With Central Price Book, those problems have become a thing of the past. Short Stop’s pricing manager uses the software to monitor pricing activity across all stores and take appropriate action when necessary, keeping pricing up to date and margins acceptable. “We have pricing zones based on our competitive markets and keeping up with changes got to be a chore as we added more stores,” says Reichenau. “I used to hate the time of year when all the beer prices went up because it would take a week to change the prices in that one department. Now our pricing manager can get out updated group pricing in a matter of minutes.”
The management of pricing promotions, temporary discounts on selected items throughout the store with a specific end time, is another major area where Central Price Book helps Short Stop make more money. “We don’t have to rely on our memories anymore—we can set up the software so that the promotion ends when it is supposed to end and the items revert to their original price without manual intervention,” explains Reichenau. “That way we can avoid, for example, offering beer at our special price two weeks after the deal is off.”
SSCS has had such a great beneficial impact on Short Stop that after taking over three decades to grow to seven stores, in the few years since SSCS has been installed, Reichenau has added three sites and plans to open two more.
“We noticed almost immediately that each time we put SSCS technology in a store, our profitability went up,” adds Reichenau. “In two years our profitability per store jumped from 18 percent to 25 percent. Even with the capital expenditures in which I had to invest, which included buying new POS systems, the return on investment has been so strong that when I see a decent opportunity to open a new store, I have to look at it seriously. We’re advancing the business a lot faster. SSCS put us in a great position to compete now and in the future.”
Though technology has transformed his enterprise for the better, Reichenau is quick to point out that the initial decision was anything but easy.

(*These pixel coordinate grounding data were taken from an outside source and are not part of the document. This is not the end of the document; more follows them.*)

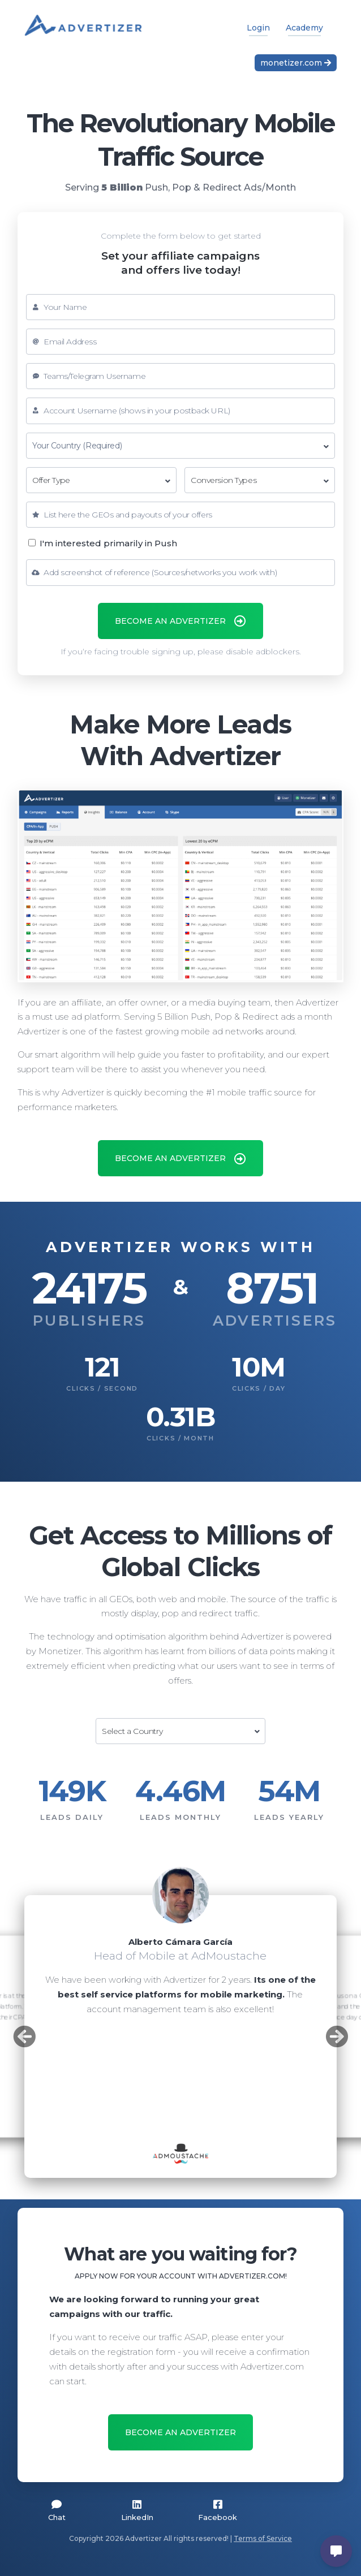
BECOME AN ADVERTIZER (180, 621)
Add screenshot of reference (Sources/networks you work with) (160, 572)
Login (258, 28)
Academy (304, 28)
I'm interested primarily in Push (102, 543)
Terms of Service (263, 2538)
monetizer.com (295, 63)
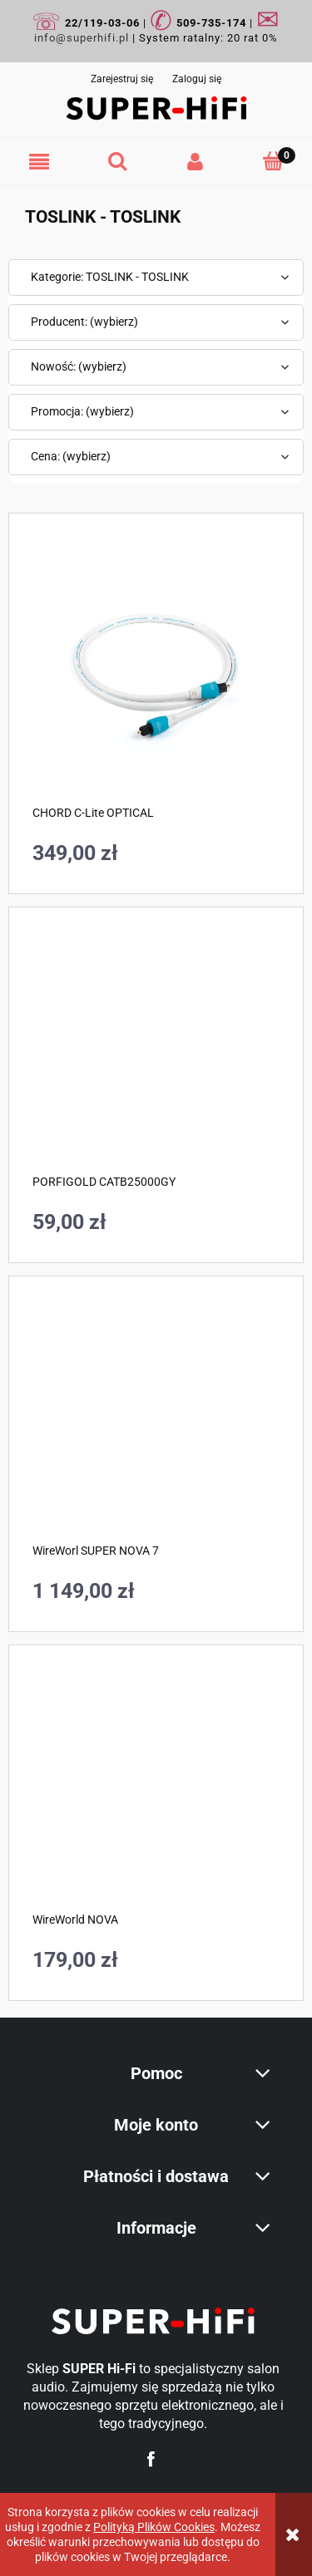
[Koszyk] (273, 161)
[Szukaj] (117, 161)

“I had used the same accounting program since 1980, I didn’t want to change, and my office manager was real nervous about it,” he notes. “But she got over that fear really quickly and loves SSCS, especially the technical support line. She gets to talk to real people that are patient and helpful. Just this morning she ran into a problem she didn’t know how to solve and wrestled with it for hours. She called SSCS support and got her problem solved in five minutes. I tell anybody that’s worried about computerization or changing technology that SSCS makes the transition really easy. The company’s people are every bit as impressive as its technology. We’re doing so well I wish I would have made the move ten years sooner.”